Is there any configuration available for existing enterprise connectors to collate the data (coming from source and before going to kafka topic) into small batches(technically Microbatches

Problem Statement : Need to do some reconciliation for streaming data received via Confluent Kakfa. for this my idea was to create Micro batch id for streaming data before they are being pushed to Kafka topics and get metadata separately from source. So is there any configuration available for existing connectors to add some Micro batch id to the messages to tag them based on certain duration. so that I can use them against metadata being received from Source.

Or do we have to go with custom code for producers and consumers ?

There isn’t a connector that I know that will satisfy your need.

I’ve worked with folks to make this happen. Connect isn’t really the place to do this. Connects ability to do logic isn’t as full featured as a stream processor. It’s better to have a separate stream processor for reconciliation.

Your other option, is to modify the source connector to produce the IDs that you need, and then have a separate task read those and implement your logic.

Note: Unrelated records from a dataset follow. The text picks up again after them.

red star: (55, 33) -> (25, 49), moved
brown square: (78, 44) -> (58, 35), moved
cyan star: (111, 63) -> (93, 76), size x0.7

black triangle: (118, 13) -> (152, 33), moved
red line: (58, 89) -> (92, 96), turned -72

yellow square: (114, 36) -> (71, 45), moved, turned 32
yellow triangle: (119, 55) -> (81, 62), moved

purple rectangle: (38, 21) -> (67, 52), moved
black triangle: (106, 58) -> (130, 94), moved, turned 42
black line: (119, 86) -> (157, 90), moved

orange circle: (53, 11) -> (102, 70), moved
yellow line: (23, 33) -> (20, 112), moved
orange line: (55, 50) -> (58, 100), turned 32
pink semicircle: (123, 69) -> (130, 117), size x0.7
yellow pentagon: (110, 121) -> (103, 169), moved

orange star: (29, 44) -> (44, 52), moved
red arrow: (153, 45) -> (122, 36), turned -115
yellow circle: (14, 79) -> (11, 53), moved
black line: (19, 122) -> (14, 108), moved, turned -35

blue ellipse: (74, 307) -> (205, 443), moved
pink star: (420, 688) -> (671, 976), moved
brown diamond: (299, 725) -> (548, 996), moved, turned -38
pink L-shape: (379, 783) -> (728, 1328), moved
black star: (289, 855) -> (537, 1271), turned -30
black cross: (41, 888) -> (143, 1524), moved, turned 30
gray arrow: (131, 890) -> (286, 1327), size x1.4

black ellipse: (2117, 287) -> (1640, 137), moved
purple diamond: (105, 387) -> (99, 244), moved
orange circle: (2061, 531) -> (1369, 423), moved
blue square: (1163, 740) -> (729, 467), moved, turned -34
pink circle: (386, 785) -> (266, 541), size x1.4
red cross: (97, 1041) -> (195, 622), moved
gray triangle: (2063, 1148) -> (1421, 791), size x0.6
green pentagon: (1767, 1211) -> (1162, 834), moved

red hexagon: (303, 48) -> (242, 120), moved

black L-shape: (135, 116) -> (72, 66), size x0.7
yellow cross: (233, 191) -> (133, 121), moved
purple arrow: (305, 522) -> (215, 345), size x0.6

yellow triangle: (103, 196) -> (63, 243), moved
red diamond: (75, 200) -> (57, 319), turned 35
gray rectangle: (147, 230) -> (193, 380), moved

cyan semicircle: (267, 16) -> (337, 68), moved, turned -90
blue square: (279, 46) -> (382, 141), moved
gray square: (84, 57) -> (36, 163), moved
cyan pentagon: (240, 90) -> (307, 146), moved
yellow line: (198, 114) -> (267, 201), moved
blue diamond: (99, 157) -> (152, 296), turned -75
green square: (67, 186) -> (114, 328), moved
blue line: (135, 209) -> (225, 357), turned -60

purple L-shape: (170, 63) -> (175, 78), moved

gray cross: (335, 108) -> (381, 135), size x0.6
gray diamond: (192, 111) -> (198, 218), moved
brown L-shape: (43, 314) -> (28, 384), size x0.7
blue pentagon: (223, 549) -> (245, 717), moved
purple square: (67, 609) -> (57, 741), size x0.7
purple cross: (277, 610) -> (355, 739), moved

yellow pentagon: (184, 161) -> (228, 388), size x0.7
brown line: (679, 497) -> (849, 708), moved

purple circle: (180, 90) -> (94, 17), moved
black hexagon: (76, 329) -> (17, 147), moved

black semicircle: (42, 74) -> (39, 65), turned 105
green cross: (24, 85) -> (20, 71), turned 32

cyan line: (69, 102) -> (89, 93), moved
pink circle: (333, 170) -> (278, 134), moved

Thanks @mitchell-h for your response.

When you say modify the source connector to produce the ids. Is there any way to do that. I couldn’t find any configurations for the same where we can modify. If you provide some examples how do we do that that would be really great. I want a way so that in lets say for source connector for Salesforce where a set of messages can be batched together and can be tagged with a microbatch id and etl timestamp.

that depends on the connector, some have the source code available some do not. Also some have a license that allows you to modify the source, some do not. Best bet is to check Home | Confluent Hub for the connector you want to modify and find out if the source is there and modify-able.

Hi,

If I understand " add some Micro batch id to the messages to tag them based on certain duration" properly as “add some additional information to the value or key of the record” then I think there is no need to modify a connector.
In that case SMTs (Get started with Single Message Transforms for self-managed connectors | Confluent Documentation) can do the job for you.

for example by using Common Transformations — Kafka Connect Connectors 1.0 documentation - to be more specific TimestampNowField — Kafka Connect Connectors 1.0 documentation can be used to just add a timestamp to the message or to the key.
==> That would be part of your kafka connector configuration without any need to touch the code

If you do not find something ready2use for your purpose in the kafka ecosystem you can also write your own SMT quite easily → Single Message Transforms in Kafka Connect

If you want to learn more about SMTs I can recomment the " Twelve Days of SMT" series from rmoff - seems his blog lacks of tags … go to rmoff.net and search for it ^^